Politik | 05.04.2019

Eine offensichtliche Rechtfertigungshilfe

Anmerkungen zum Interview des BLICK aktuell mit Dr. Wolfgang Wagner zur Schließung der Bergwerks Katzenberg

Gesamtbetriebsrat Rathscheck und dessen Beauftragte in der Schlichtungsstelle waren wie wohl auch die Öffentlichkeit der Meinung, dass mit der Einigung über den Sozialplan die monatelange öffentliche Diskussion beendet werden könne. Nun macht aber Dr. Wolfgang Wagner in einem Interview in Blick aktuell 14/2019 ein neues Fass auf, das zusätzlich mit neuen Halbwahrheiten, Halbwissen und Fehlinterpretationen gefüllt ist. Teile gleichen oder ähneln auch den Argumentationen der Geschäftsleitung, ebenso die Vorlage mit jetziger Veröffentlichung der Geologie-Schemen-Darstellung, obwohl in der Einigungsstelle Geheimhaltung vereinbart war.

Um Sachverhalte, auch Interviews, beurteilen zu können, ist zuweilen das Wissen um Hintergründe hilfreich. Wagner ist in den Angaben zu seiner Person nicht korrekt. Er war nicht Stellvertreter der Geschäftsleitung und er hatte auch nicht die Aufgabe einer „internationalen Programmentwicklung des Unternehmens“. Er verließ 2005/2006 in einvernehmlicher Trennung das Unternehmen.
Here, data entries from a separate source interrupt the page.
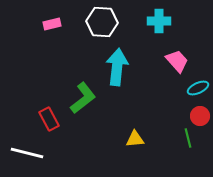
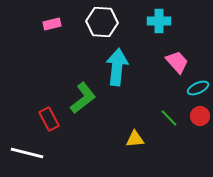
pink trapezoid: moved 1 px down
green line: moved 19 px left, 20 px up; rotated 30 degrees counterclockwise
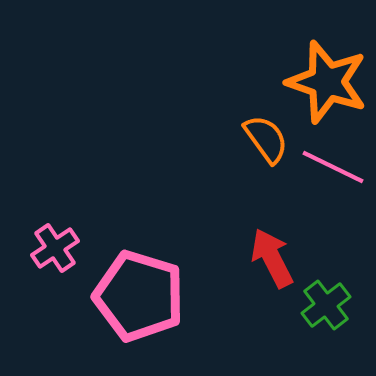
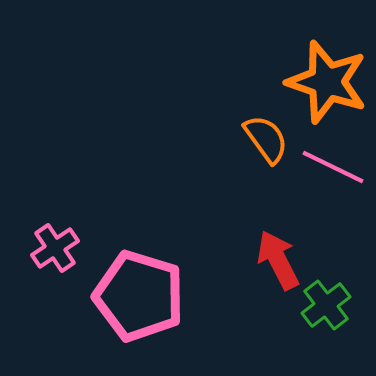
red arrow: moved 6 px right, 2 px down
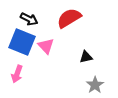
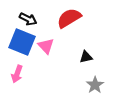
black arrow: moved 1 px left
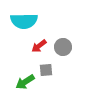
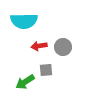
red arrow: rotated 28 degrees clockwise
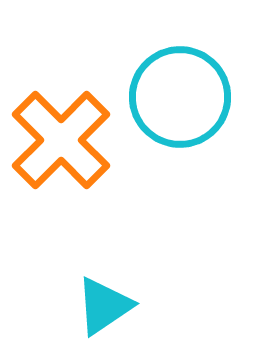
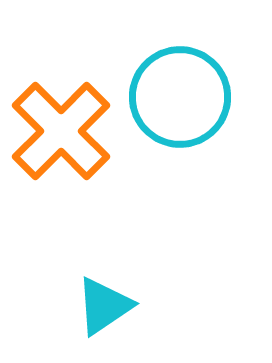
orange cross: moved 9 px up
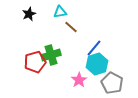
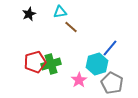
blue line: moved 16 px right
green cross: moved 9 px down
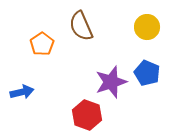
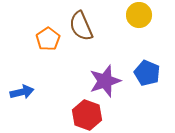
yellow circle: moved 8 px left, 12 px up
orange pentagon: moved 6 px right, 5 px up
purple star: moved 6 px left, 1 px up
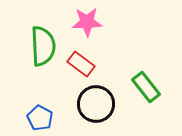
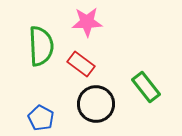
green semicircle: moved 2 px left
blue pentagon: moved 1 px right
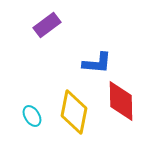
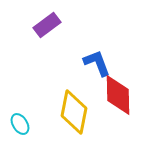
blue L-shape: rotated 116 degrees counterclockwise
red diamond: moved 3 px left, 6 px up
cyan ellipse: moved 12 px left, 8 px down
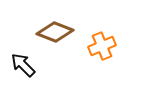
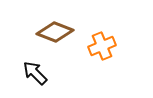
black arrow: moved 12 px right, 8 px down
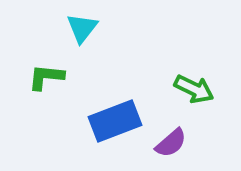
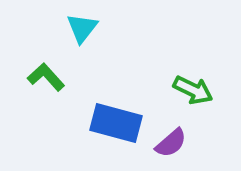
green L-shape: rotated 42 degrees clockwise
green arrow: moved 1 px left, 1 px down
blue rectangle: moved 1 px right, 2 px down; rotated 36 degrees clockwise
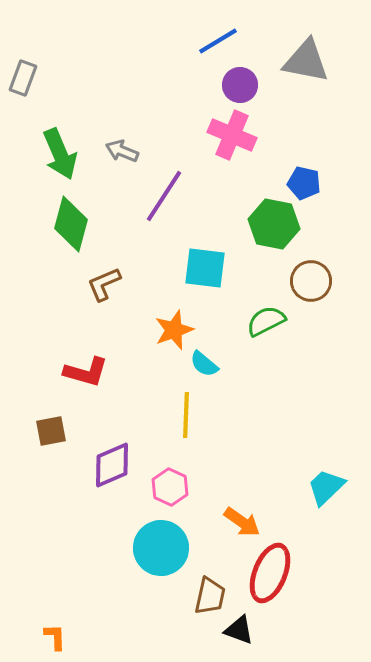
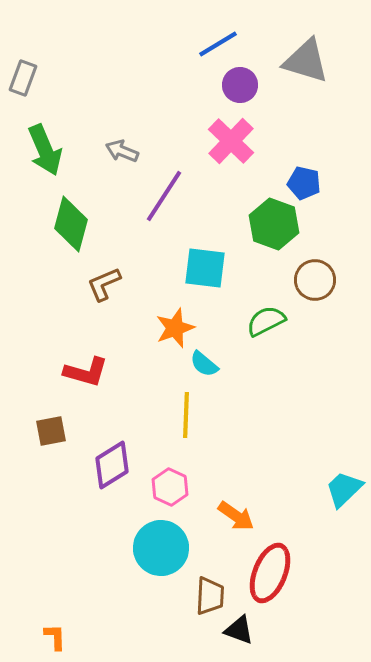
blue line: moved 3 px down
gray triangle: rotated 6 degrees clockwise
pink cross: moved 1 px left, 6 px down; rotated 21 degrees clockwise
green arrow: moved 15 px left, 4 px up
green hexagon: rotated 9 degrees clockwise
brown circle: moved 4 px right, 1 px up
orange star: moved 1 px right, 2 px up
purple diamond: rotated 9 degrees counterclockwise
cyan trapezoid: moved 18 px right, 2 px down
orange arrow: moved 6 px left, 6 px up
brown trapezoid: rotated 9 degrees counterclockwise
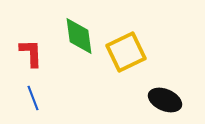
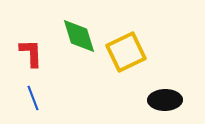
green diamond: rotated 9 degrees counterclockwise
black ellipse: rotated 24 degrees counterclockwise
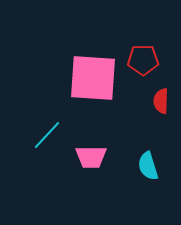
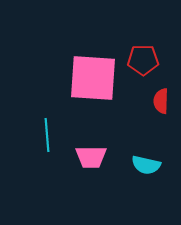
cyan line: rotated 48 degrees counterclockwise
cyan semicircle: moved 2 px left, 1 px up; rotated 60 degrees counterclockwise
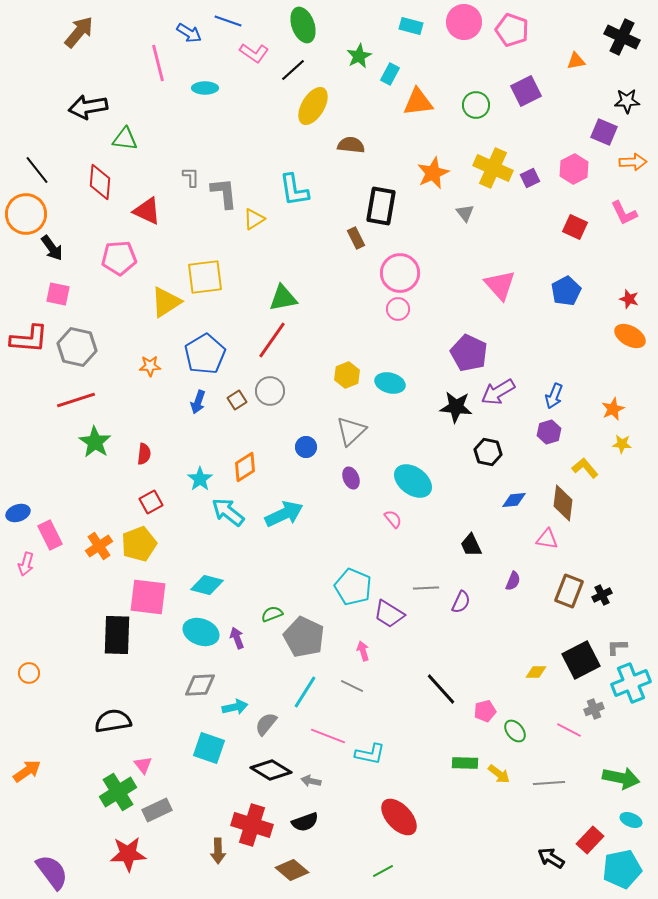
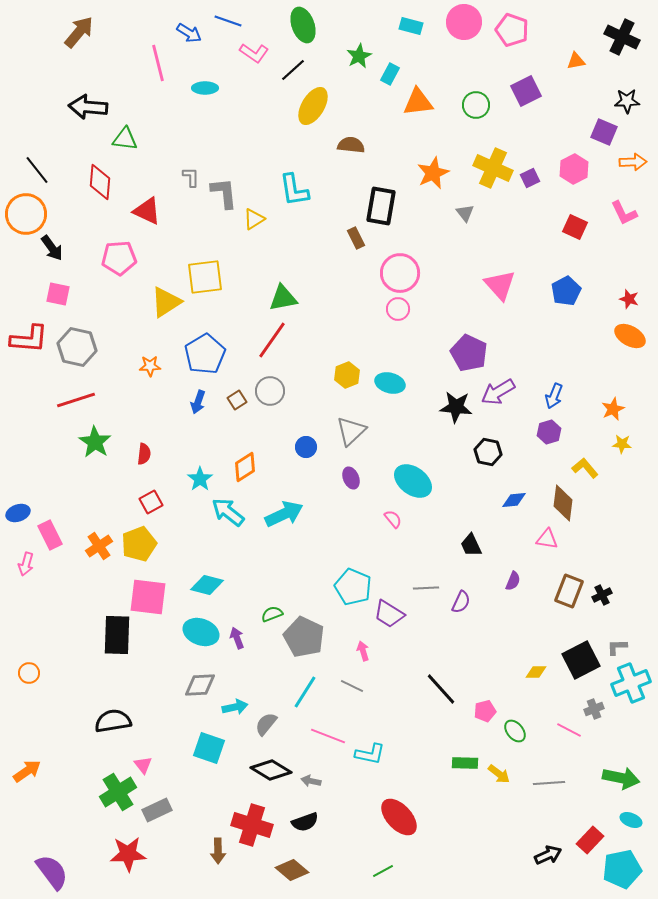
black arrow at (88, 107): rotated 15 degrees clockwise
black arrow at (551, 858): moved 3 px left, 3 px up; rotated 124 degrees clockwise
Einen anderen Geologen hat die neue Geschäftsleitung dann nicht mehr tätig werden lassen.

Nun hat er aber nach eigenen Angaben als Selbstständiger den Auftrag von Rathscheck erhalten, fachplanerische Arbeiten in Zusammenhang mit der Bergwerksschließung vorzunehmen. Er war nach eigenen Angaben im November 2018 einmal im Bergwerk Katzenberg und im Dezember 2018 auf Margareta. Die Aussagen zu Margareta sind bezüglich der Funktion als Reserve-Bergwerk nachweislich falsch und sollen wohl der Geschäftsleitung zur Rechtfertigungshilfe dienen, die aber an anderer Stelle schon daneben gegangen ist. Immerhin bestätigt er aber die ganze Wissenslinie der Bergmänner: Die Schieferqualität auf Sohle 11 sei nicht schlechter als in den Jahren zuvor; die Störungen nicht außergewöhnlich. Sie kämen in einem erwartbaren Umfang vor. Es läge auch keine Erschöpfung des Schiefervorkommens vor.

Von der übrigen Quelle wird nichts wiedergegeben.